Nach Recherchen der Deutschen Aids-Hilfe (DAH) entspricht die Praxis der Spenderauswahl in den Nachbarländer Österreich und Schweiz, aber auch in Großbritannien dem deutschen Umgang mit der Blutspendeerlaubnis. Allein Italien und Spanien verzichten auf den Ausschluss schwuler Blutspender. Hintergrund ist, dass sie über keine vergleichbaren epidemiologischen Daten verfügen, die einen einen Ausschluss bestimmter Gruppen rechtfertigen könnten. Würde man die Praxis dieser „epidemiologisch blinden Länder“ zum Vorbild nehmen, wäre man schlecht beraten!
Aufklärung notwendig
Als Fachverband und Interessenvertretung sieht sich die DAH gefordert, die Kriterien für eine Spenderselektion nachvollziehbar zu machen.
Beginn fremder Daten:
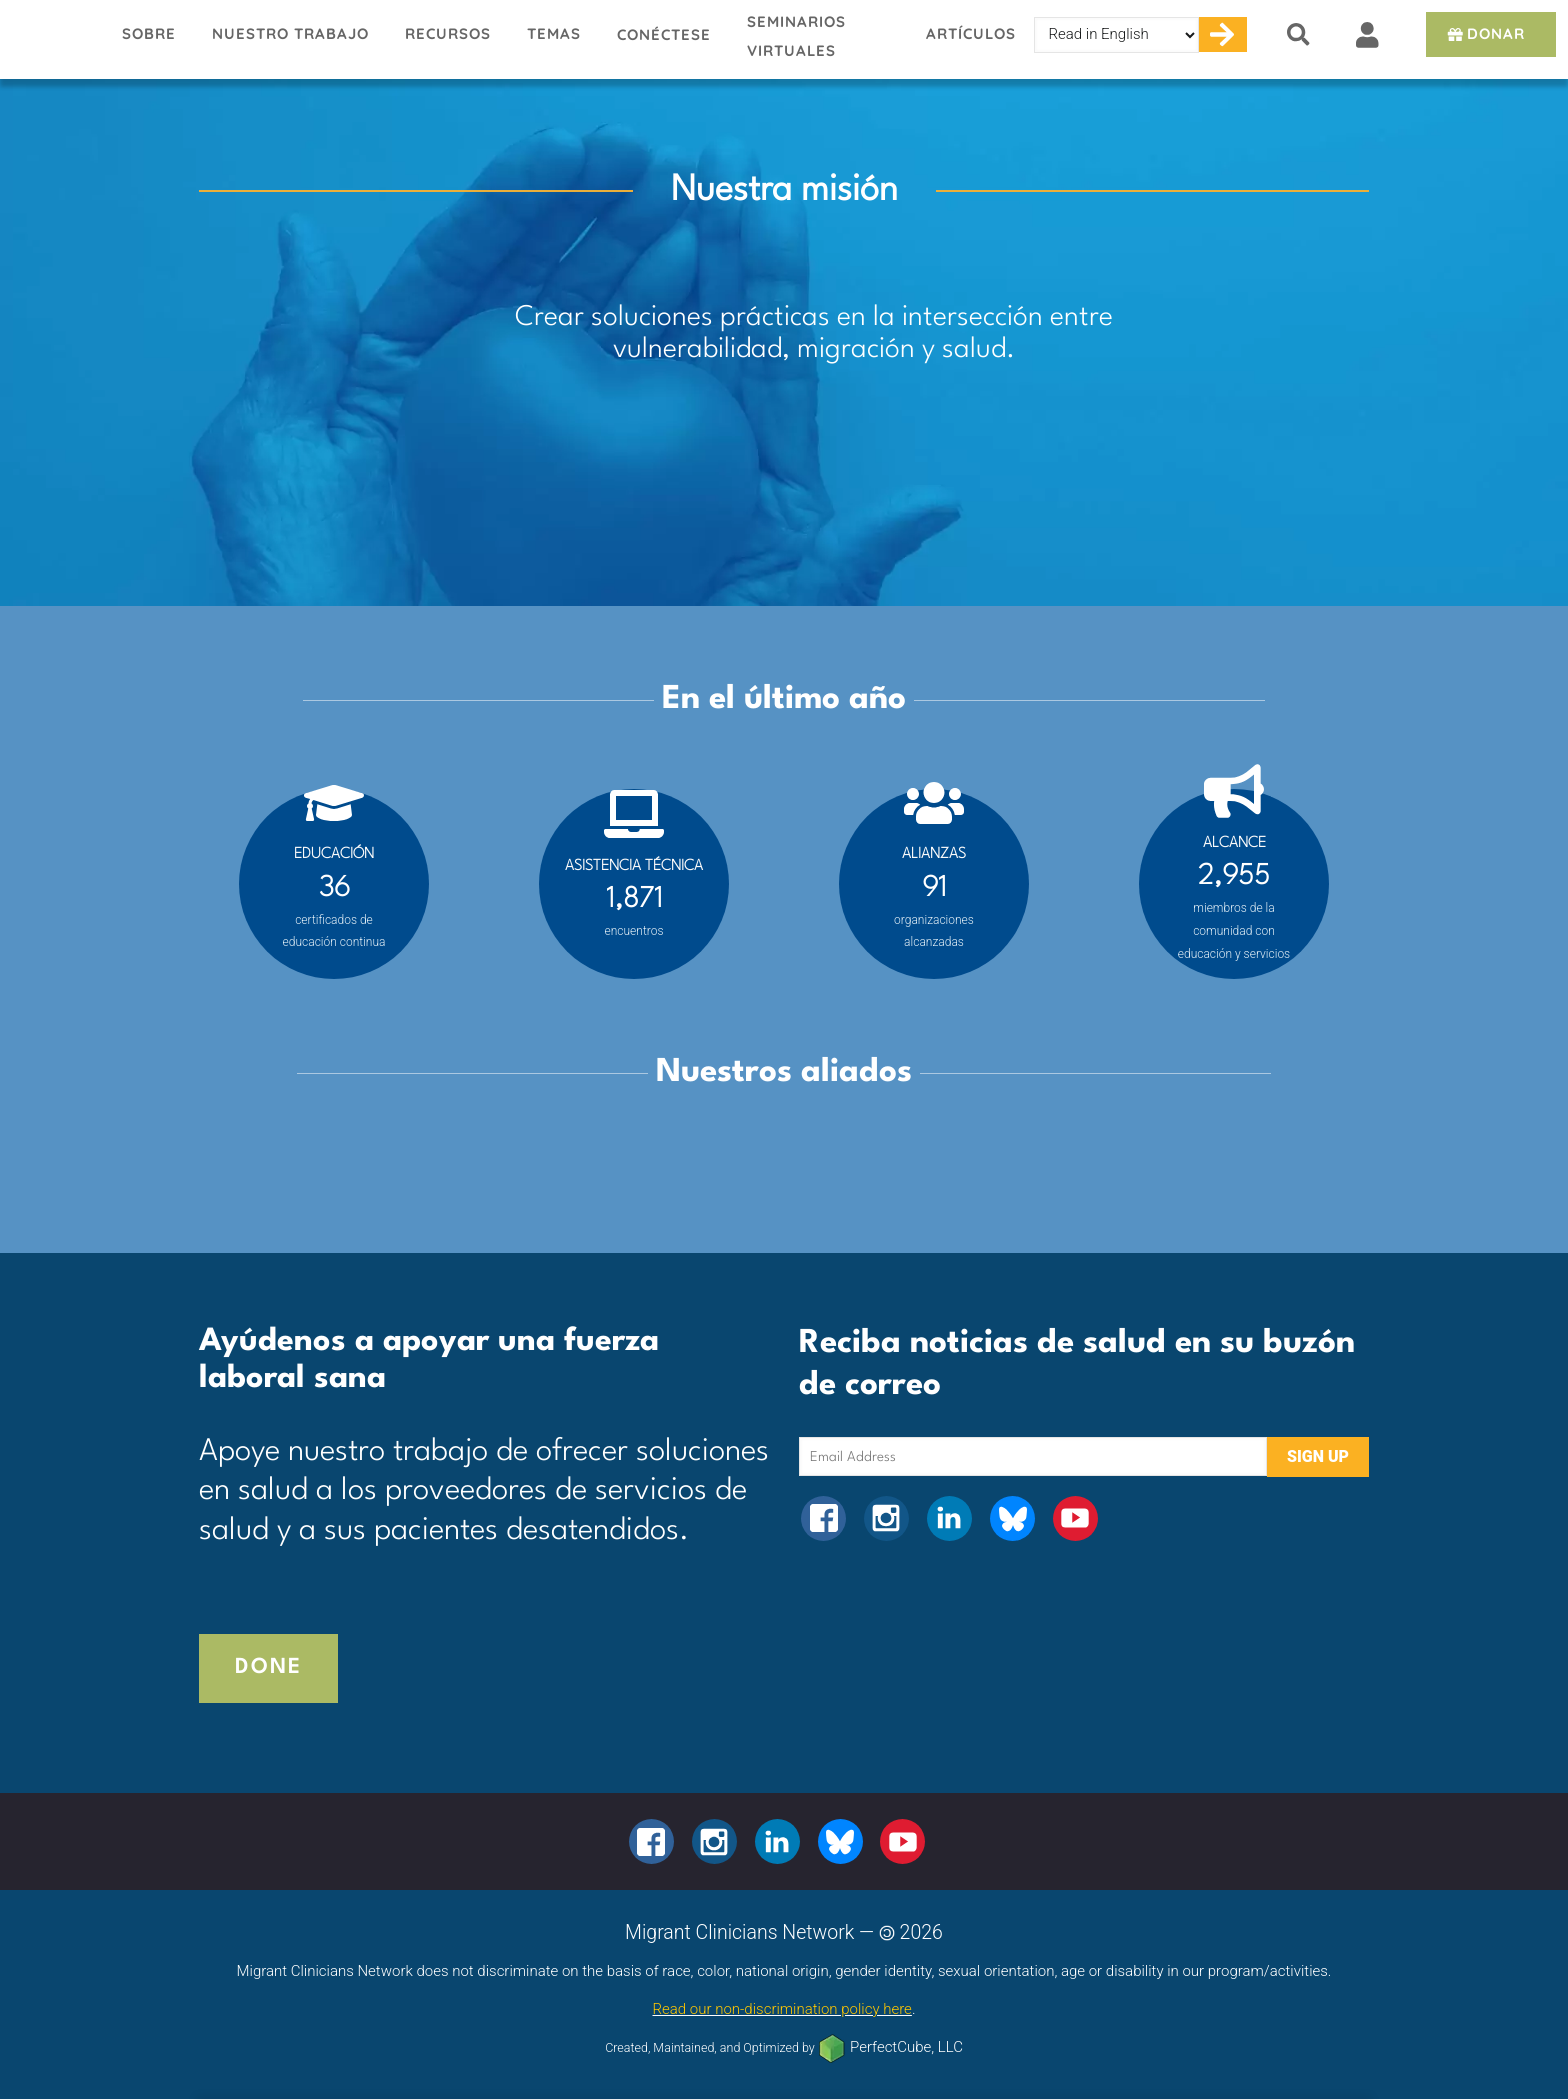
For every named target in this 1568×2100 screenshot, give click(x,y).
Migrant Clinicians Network (52, 39)
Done (268, 1667)
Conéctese (664, 34)
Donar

Dies erfordert verstärkte Aufklärung über Möglichkeiten und Grenzen der HIV-Testung unter besonderer Berücksichtigung der diagnostischen Fensterphase und der Rolle der vergleichenden HIV-Inzidenz. Den Versuch einer Unterscheidung schwuler Männer in vermeintlich „normale“ und promiske Männer hält die DAH für problematisch. Orientiert man sich an aktuellen sozialwissenschaftlichen Daten, so haben auch lang andauernd monogam lebende schwule Paare ein nicht zu vernachlässigendes HIV-Risiko. Wenn man den „normalen Homosexuellen“ nicht mit Fixern, Strafgefangenen und Sexarbeiter(inne)n in einem Atemzug genannt wissen will, muss man sich von den Zahlen eines besseren belehren lassen: so wurden 2008 in Berlin 89 Prozent der HIV-Übertragungen dem Übertragungsweg MSM zugerechnet, nur 1 Prozent entfällt auf den Übertragungsweg Drogengebrauch (www.rki.de ).